My daughter (nearly 6 years old) has no less than 3 identical white cats (plush animals) purchased at the same place at various times (due to the original becoming not-so-white). They all look identical to me but she can tell them apart at a glance.
“No, not that one daddy! That’s the mommy cat. I want the kitten.” (She’s very consistent with which one is the mother cat too.) We all begin the search for yet another white(ish) cat that is somewhere in the house.
And more on topic… “No-K” is the opposite of “OK”.
Once, when my kid was very little and we were out running errands, he spied a familiar looking restaurant. I heard a pathetic little query from the back seat: “Dinner store?” We stopped for a snack. And then we called restaurants dinner stores for the next several years.
Just thought of a good one, but an adult came up with it. Still, it’s in the family lexicon, so I’ll share:
When my wife was a teenager, she was on a car trip with her dad and stepmom. Stepmom looks out the car window and sees a field full of horses, including quite a few young/newborns. But, none of the words are coming to her. Foals, colts, fillies? She blanks. So instead, she alerts the car by excitedly shouting, “Look! Um…um…puppy horses!”
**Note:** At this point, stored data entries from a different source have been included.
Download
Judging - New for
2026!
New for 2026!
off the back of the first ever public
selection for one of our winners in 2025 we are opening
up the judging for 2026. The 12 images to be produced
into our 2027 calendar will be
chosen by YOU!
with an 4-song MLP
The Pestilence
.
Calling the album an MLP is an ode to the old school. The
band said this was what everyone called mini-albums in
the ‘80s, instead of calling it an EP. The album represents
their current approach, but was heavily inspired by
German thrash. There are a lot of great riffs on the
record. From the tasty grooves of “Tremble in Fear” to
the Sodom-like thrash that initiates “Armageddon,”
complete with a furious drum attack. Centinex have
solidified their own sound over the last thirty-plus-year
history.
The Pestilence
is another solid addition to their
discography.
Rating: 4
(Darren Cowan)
This doesn’t strictly fit the OP, as it’s a misunderstanding that stuck, not something the kid invented:
At a backyard party when someone was grilling hot dogs, one of a group of kids watching observed: “those are burned!” to which the cook replied, “no, they’re just crispy,” meaning browned. The group of kids misheard this as “frisby” and for a long time after my boy and friends always wanted “frisby hotdogs” so I’d crisp them a bit to make them “frisby”.
Not the name of a thing, but the name of a person.
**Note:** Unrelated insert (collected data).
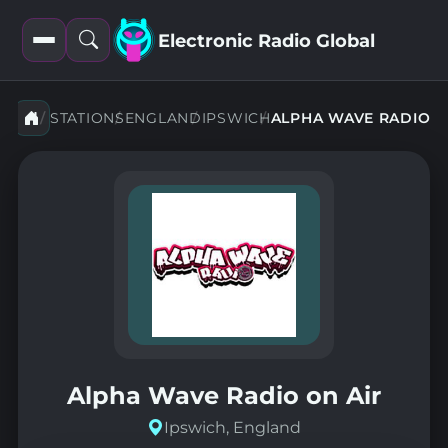
Electronic Radio Global
Open
Open
filters
search
STATIONS
ENGLAND
IPSWICH
ALPHA WAVE RADIO
Alpha Wave Radio on Air
Ipswich, England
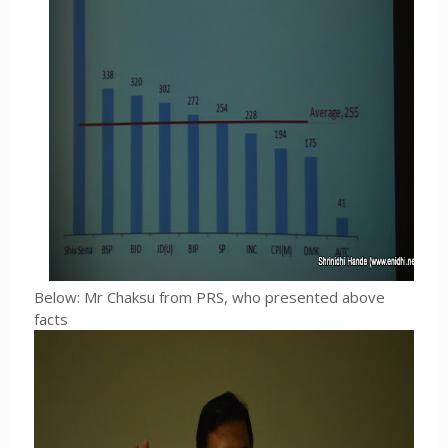
Below: Mr Chaksu from PRS, who presented above
facts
When we were growing up, we had three grandmothers. One was our great grandmother. It was a little confusing what to call them. My brother asked GGma what she wanted to be called. Grandma, great grandma, grandma Sundblom? She answered “Just grandma.”
From then on that was her name. Just Grandma. For the longest time I thought we called her that because she lived alone. As in, who lives in that house?
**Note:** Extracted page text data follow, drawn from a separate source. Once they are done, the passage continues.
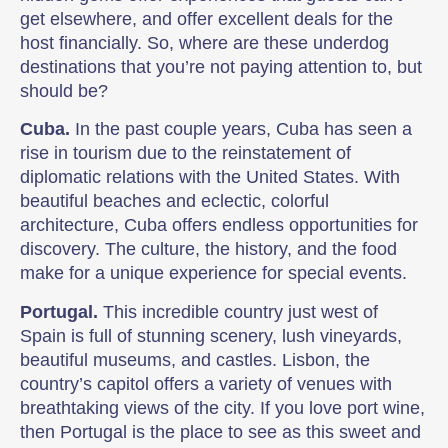
get elsewhere, and offer excellent deals for the
host financially. So, where are these underdog
destinations that you’re not paying attention to, but
should be?
Cuba.
In the past couple years, Cuba has seen a
rise in tourism due to the reinstatement of
diplomatic relations with the United States. With
beautiful beaches and eclectic, colorful
architecture, Cuba offers endless opportunities for
discovery. The culture, the history, and the food
make for a unique experience for special events.
Portugal.
This incredible country just west of
Spain is full of stunning scenery, lush vineyards,
beautiful museums, and castles. Lisbon, the
country’s capitol offers a variety of venues with
breathtaking views of the city. If you love port wine,
then Portugal is the place to see as this sweet and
When my daughter was 2 ish she called the Pegasus horses in Fantasia as “neigh-birds”. She called animals by their sounds so the horses were “neighs” and since they were winged, they were a type of bird.
My cousin, when he was little, called Night Time “Dark Time”
There’s an entire book of such words (albeit mixed in with others that aren’t little-kid coinages), Dickson’s Family Words:
He was making gingerbread men (women?) and using those teeny tiny M&Ms. As he added each M&M to each cookie’s chest in the anatomically correct spot he soflty said to himself: “nibbles”.
My daughter’s friend coined the term “front-following” to refer to when a car in front of you keeps going the exact same way you are.
Not a coined word, but a new usage: When I put my daughter to sleep, I used to tell stories to her and then sing songs. Usually the stories were read out of books but occasionally I made them up. One time I asked her if she wanted me to read a story and she said “No, sing one”, meaning “tell a story without reading it from a book”.
Not so much a puzzle; you just have to use imaginarynumbers.
1i, 2i, 3i, 4i, 5i, 6i, 7i, 8i, 9i, 10i.
My parents raised us bilingually, with my mom speaking only to us kids in French and my dad speaking only English. When she was young, my sister didn’t know the words for the languages, so she called them mommy-language or daddy-language. She would ask new people she was meeting whether she had to speak in mommy or dad language?
I’ve been calling leftover pizza crusts “pizza bones” for at least 20 years now, and I learned the term from some friends who said they grew up calling them that. You sure your kid didn’t hear it at school/a friend’s house/TV?